> **Exercise brief**
Quote the entries in full, character for character, without their images.

Segment Start: Records for this task

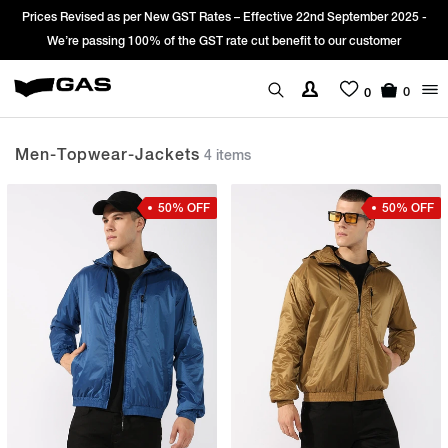
rices Revised as per New GST Rates – Effective 22nd September 2025 -
Si
We’re passing 100% of the GST rate cut benefit to our customer
0
0
Men-Topwear-Jackets
4 items
50% OFF
50% OFF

Segment End: Records for this task

> **Response to this exercise**
rices Revised as per New GST Rates – Effective 22nd September 2025 -
Si
We’re passing 100% of the GST rate cut benefit to our customer
0
0
Men-Topwear-Jackets
4 items
50% OFF
50% OFF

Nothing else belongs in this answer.